ACUS divided the statement into nine subsections: transparency, harmful bias, technical capacity, obtaining AI systems, data, privacy, security, decisional authority, and oversight. Each section covers a different set of issues agencies will confront in many decisions about AI tools. Within each of the nine subsections, the statement identifies specific risks, and suggests strategies for mitigating them.
Recognizing the various types of AI tools and the wide array of uses, the statement stops short of instructing agencies about specific tools or methods to employ in addressing particular problems. It respects that agencies might reasonably emphasize different considerations in making decisions about whether or how to use AI tools. Agencies may, for example, have different priorities and constraints, or need to employ the technologies for different purposes.
For instance, in the section on decisional authority, ACUS does not prescribe a definitive test for ascertaining when an agency has delegated too much decision-making responsibility to an AI tool. Instead, it highlights the real risks that come with relying on an AI tool to make certain decisions. Those risks include the possibility that human operators will devolve too much responsibility to, or place too much trust in, the digital tools. The public in some instances might react negatively to having certain decisions made by AI tools instead of humans.
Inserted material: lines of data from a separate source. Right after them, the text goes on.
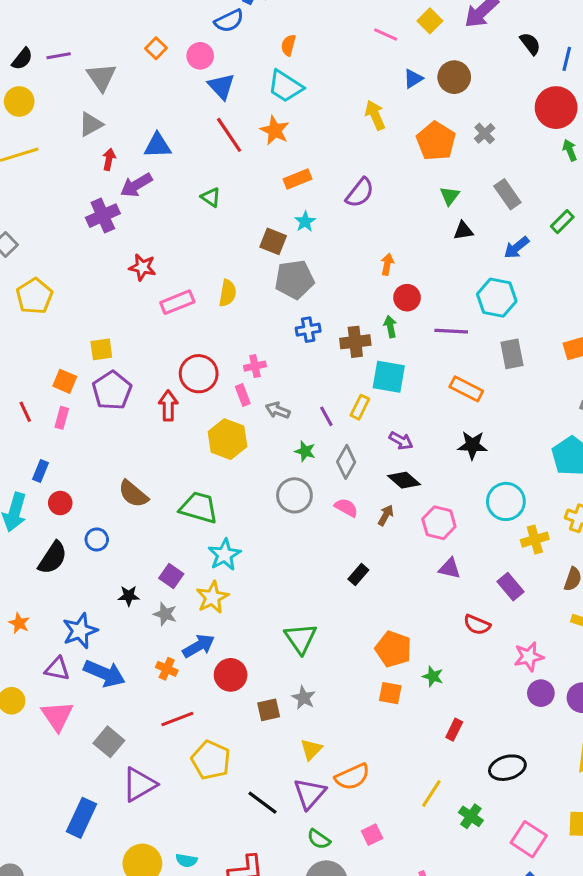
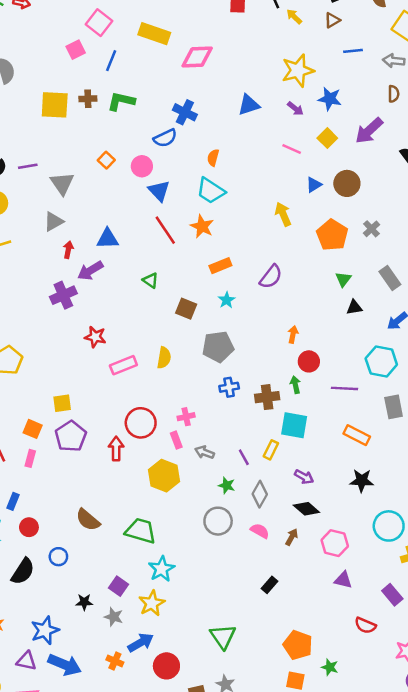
brown square: (273, 241) -> (186, 309), moved

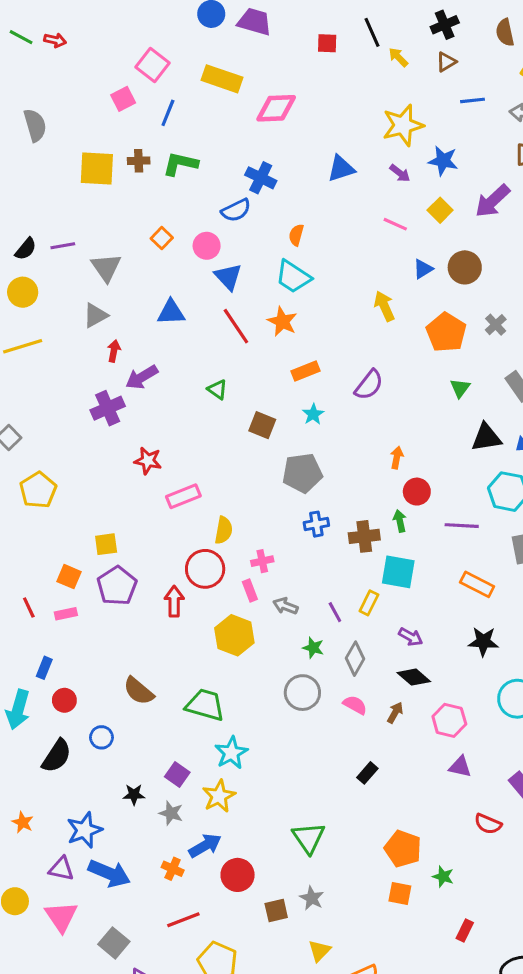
blue triangle: (108, 239) -> (171, 312), moved
black triangle: (354, 307) -> (486, 437), moved, size x1.5
yellow semicircle: (164, 358) -> (224, 530), moved
pink rectangle: (30, 458) -> (66, 614), turned 63

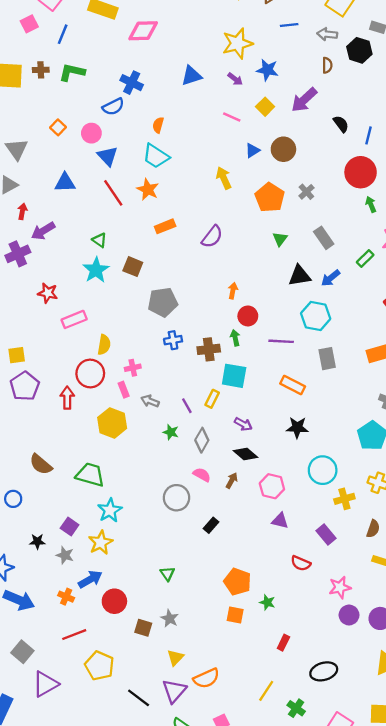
cyan star: (313, 414) -> (96, 270), moved, size x1.6
gray circle: (302, 693) -> (177, 498), moved
green triangle: (309, 838) -> (167, 574), size x0.6
brown square: (276, 910) -> (143, 628), turned 30

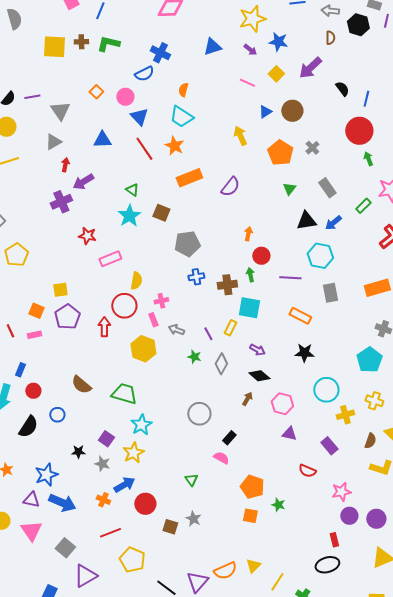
orange rectangle: (165, 226) -> (189, 178), size x1.4
pink semicircle: (202, 475) -> (221, 458), moved
red rectangle: (283, 643) -> (334, 540), moved, turned -40
yellow triangle: (175, 658) -> (253, 566), moved

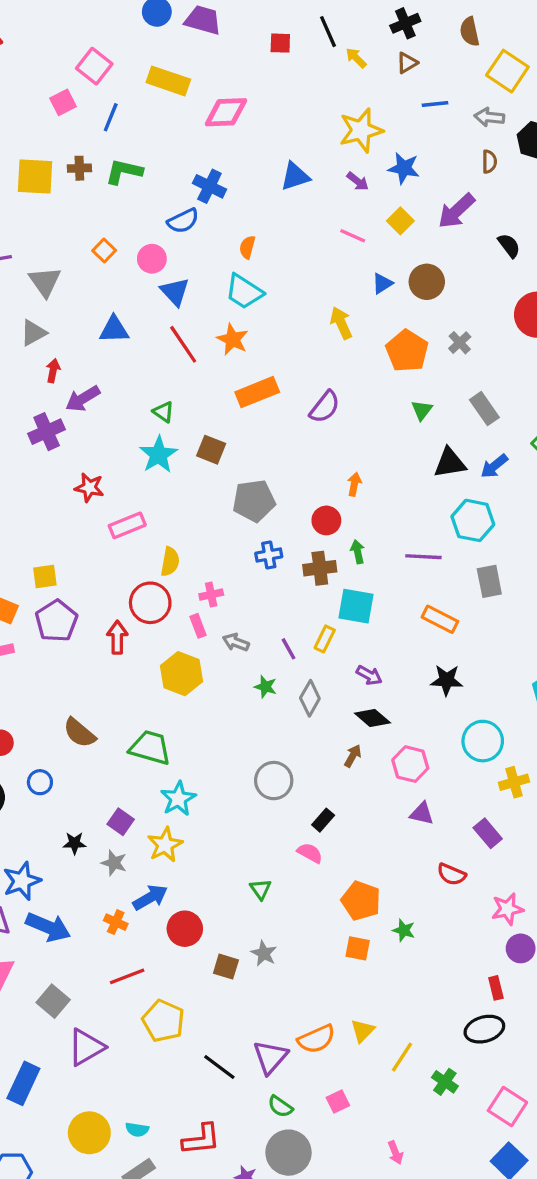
red circle: (261, 256) -> (326, 520), moved

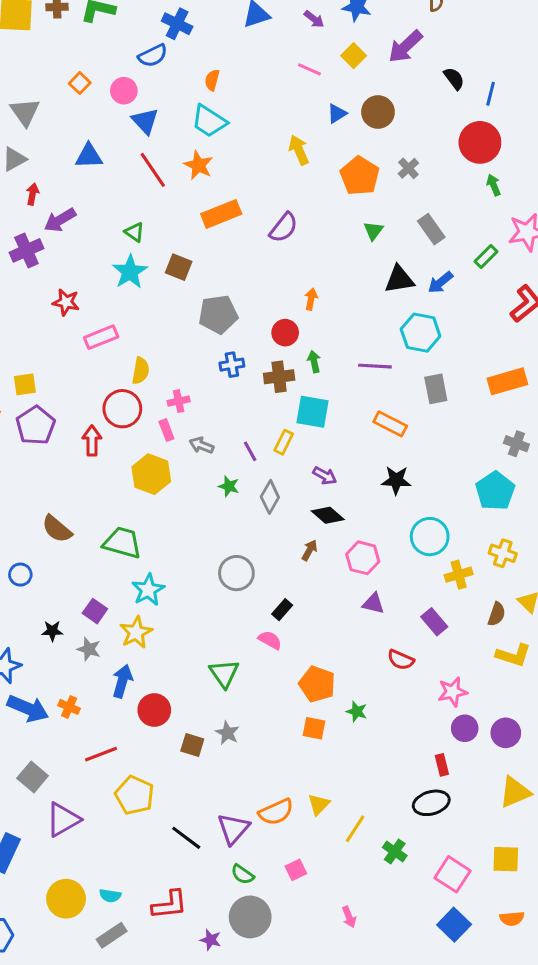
green triangle: (261, 889) -> (224, 673), size x1.5
blue arrow: (150, 897) -> (122, 681), turned -44
orange cross: (116, 922) -> (69, 707), moved

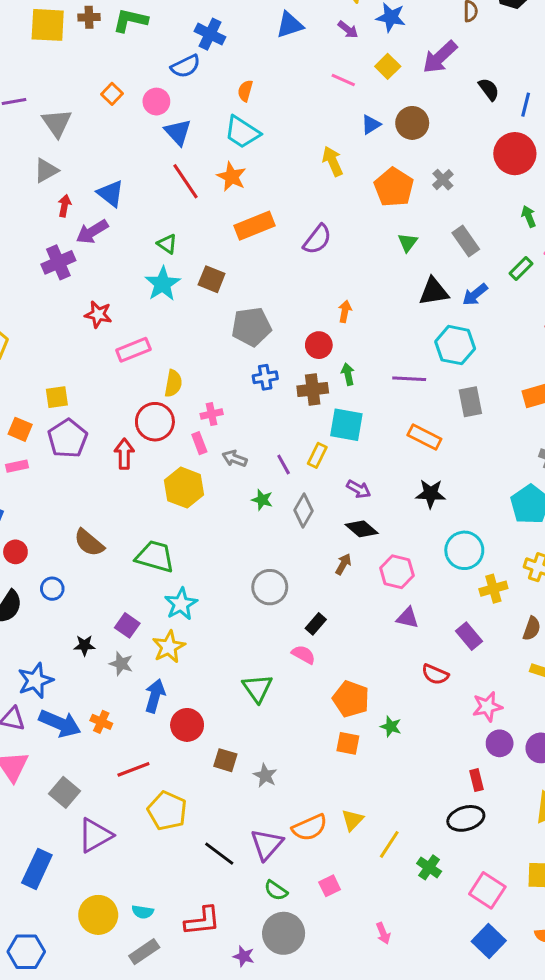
blue triangle: (89, 156) -> (110, 193), moved, turned 40
green arrow: (494, 185) -> (529, 216), moved
gray star: (227, 733) -> (265, 776), moved

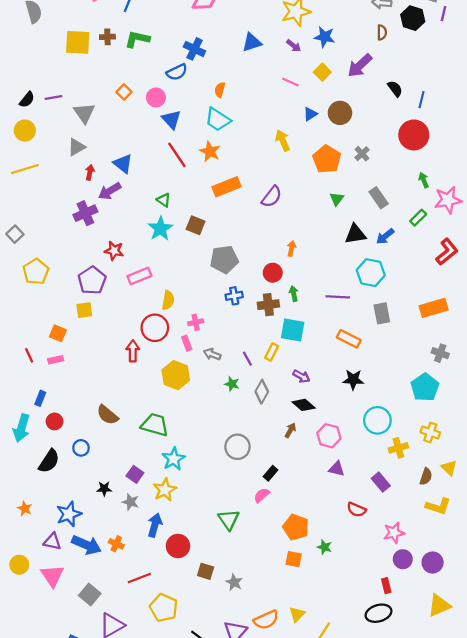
purple pentagon: (68, 439) -> (92, 280), moved
pink semicircle: (303, 655) -> (262, 495), turned -70

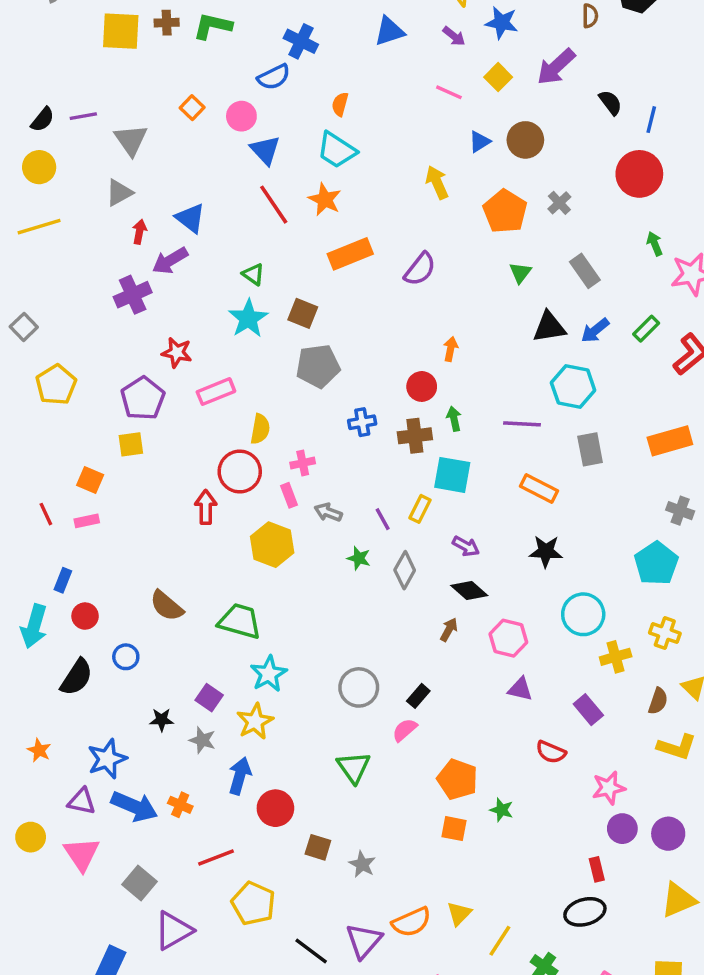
green rectangle: (418, 218) -> (646, 329), moved
gray pentagon: (224, 259) -> (318, 366), moved
gray circle: (237, 447) -> (359, 687), moved

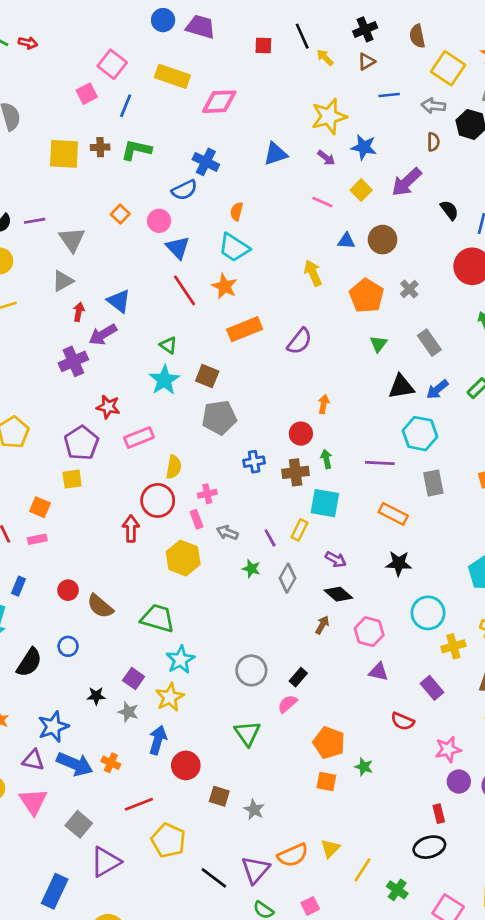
blue triangle: (479, 142) -> (346, 241), turned 36
red circle: (85, 616) -> (68, 590), moved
The ACUS statement is clear that agencies ought to consider these risks when making decisions about what AI tools to deploy and how to deploy them, but it is silent about how agencies ought to balance those risks against countervailing considerations such as efficiency and predictability in decision-making. The “right” way to manage those tradeoffs is, ultimately, a question of policy, to be decided on an agency-by-agency basis.
ACUS’s goal in adopting its statement is simply to make it more likely that agencies will resolve the policy questions related to their use of artificial intelligence with a more comprehensive understanding of the many different values at stake in decisions about AI tools.
There will be those who wish the statement provided more precise and tailored guidance about the right and wrong ways to use specific AI tools or even the circumstances in which they should be deployed. But the committee made a conscious choice to avoid those questions.
Agencies’ uses of AI tools are developing rapidly, as are the tools themselves. Recommendations aimed at specific practices or existing technologies would have a comparatively short shelf life. By contrast, ACUS grounded its statement in familiar administrative law principles—such as transparency, accountability, and reason-giving—and familiar objectives of agency administration—such as ensuring privacy and security and building institutional capacity. ACUS intends the statement to remain relevant and useful for as long as those key principles and objectives do.
If agencies are attentive to the considerations laid out in the statement, they will make better and more informed decisions about AI tools, be more alert to the many considerations and values at stake in selecting, obtaining, and deploying AI tools, and be better equipped to monitor and understand the consequences of deploying AI tools in different environments.
The statement should help agencies use artificial intelligence tools in ways that maximize their potential benefits and reduce the attendant risks. Given the growing ubiquity of AI in federal agencies, that is an outcome everyone should hope for.